We study ground, symmetric and central vortex states,
as well as their energy and chemical potential diagrams,
in rotating Bose-Einstein condensates (BEC) analytically and numerically.
We start from the three-dimensional (3D) Gross-Pitaevskii equation (GPE)
with an angular momentum rotation term, scale it to obtain a four-parameter model,
reduce it to a 2D GPE in the limiting regime of strong anisotropic confinement
and present its semiclassical scaling and geometrical optics.
We discuss the existence/nonexistence problem for ground states
(depending on the angular velocity) and find that symmetric and central vortex states
are independent of the angular rotational momentum.
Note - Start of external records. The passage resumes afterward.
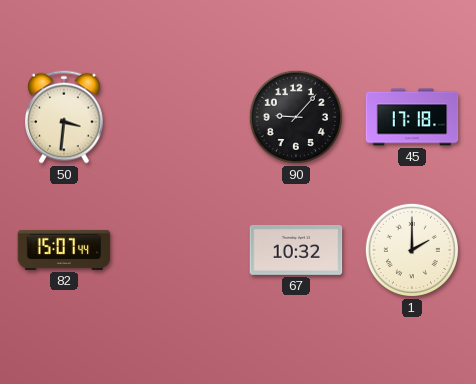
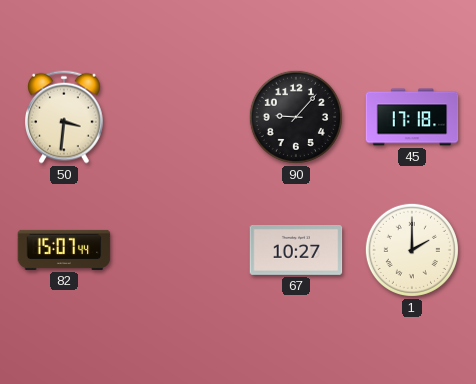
67: 10:32 -> 10:27
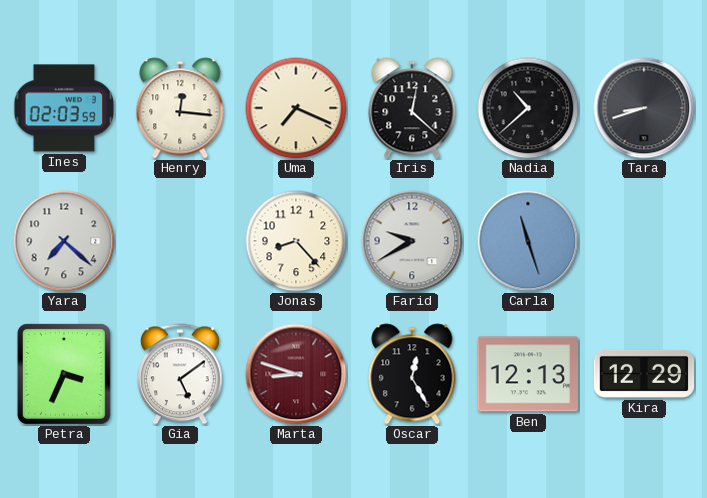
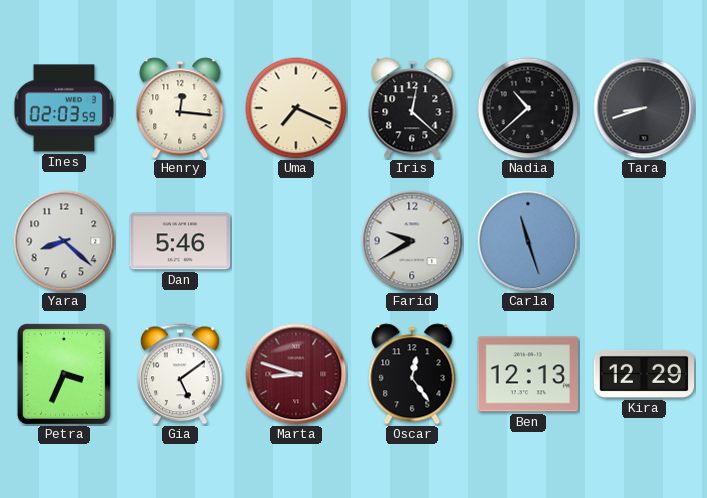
Yara: 7:22 -> 8:22
Dan: none -> 5:46
Jonas: 8:23 -> none
Oscar: 12:25 -> 12:24
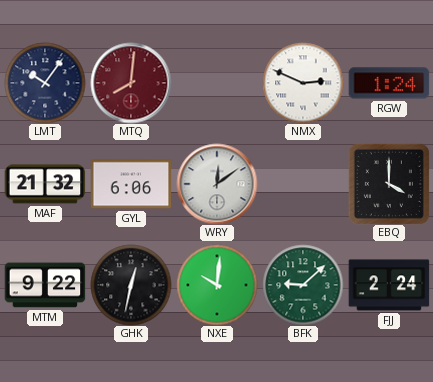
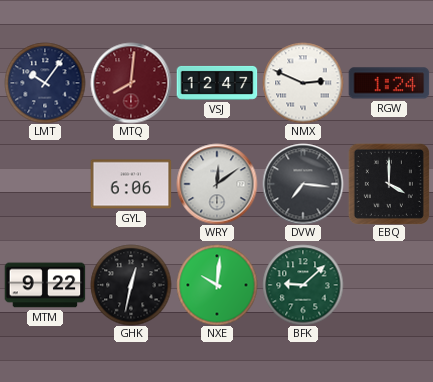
VSJ: none -> 12:47
MAF: 21:32 -> none
DVW: none -> 7:16
FJJ: 2:24 -> none
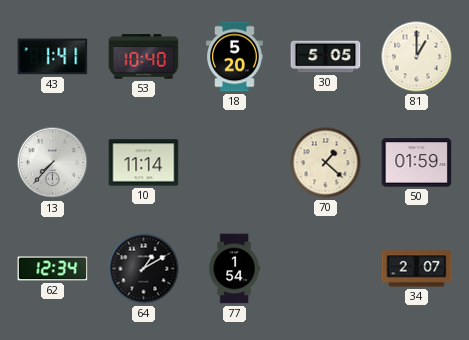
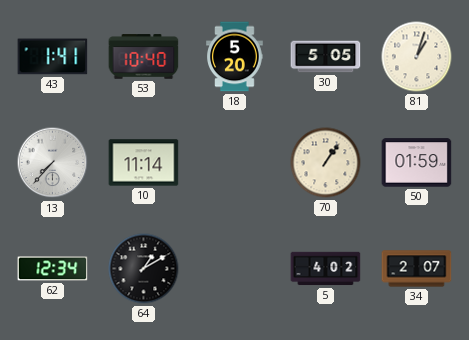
81: 1:00 -> 1:03
70: 1:22 -> 1:06
77: 1:54 -> none
5: none -> 4:02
We perform numerical experiments computing these states
using a continuous normalized gradient flow (CNGF) method
with a backward Euler finite difference (BEFD) discretization.
Ground, symmetric and central vortex states,
as well as their energy con.gurations,
are reported in 2D and 3D for a rotating BEC.
Through our numerical study, we find various configurations
with several vortices in both 2D and 3D structures,
energy asymptotics in some limiting regimes
and ratios between energies of different states in a strong replusive interaction regime.
Finally we report the critical angular velocity
at which the ground state loses symmetry, numerical verification
of dimension reduction from 3D to 2D, errors for the Thomas-Fermi approximation,
and spourous numerical ground states
when the rotation speed is larger than the minimal trapping frequency in the xy plane.